The Gloucester County Board of Supervisors spent a little over three hours Friday weighing what it felt was most important and least important out of over 200 items on the county’s 350th Strategic Plan.
The board used an automated voting system, provided by the Middle Peninsula Planning District Commission, to rate each item on a scale from 1 to 3 (with 3 being highest) during the retreat at Whitcomb Lodge, Beaverdam Park.
Some items rated highest by the board as a whole fell in the utilities department.
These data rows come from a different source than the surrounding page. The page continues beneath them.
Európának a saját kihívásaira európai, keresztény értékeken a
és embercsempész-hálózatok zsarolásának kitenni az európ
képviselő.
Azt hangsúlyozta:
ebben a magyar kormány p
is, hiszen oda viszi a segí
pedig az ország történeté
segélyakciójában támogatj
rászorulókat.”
Among its highest priorities is requiring any new developments and residences within the utilities service zone to connect to public facilities if wells and septic systems fail to meet current health standards.
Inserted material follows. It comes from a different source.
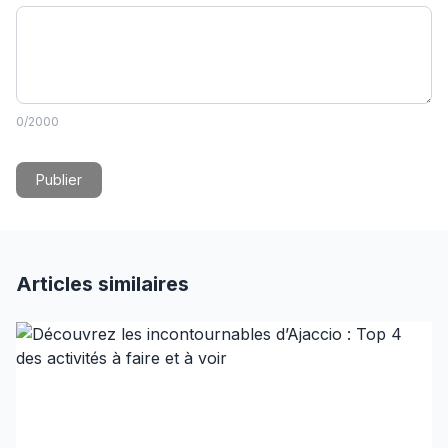
0
/2000
Publier
Articles similaires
In the same category, each board member gave a high priority to investigating funding sources such as development block grants, state and federal aid programs, and county/corporate joint ventures to help fund expansions.
The board also felt a comprehensive study of the county’s sanitary sewer system should be conducted, with recommendations for system needs to meet requirements of the Special Order by Consent, and felt it prudent to develop a long-term financial plan for the Department of Public Utilities.
For the past several months, the future direction of the county’s public utilities has been at the top of discussions in board meetings. In June, the board voted unanimously to transfer $500,000 from the county’s general fund to bail out the ailing utilities department.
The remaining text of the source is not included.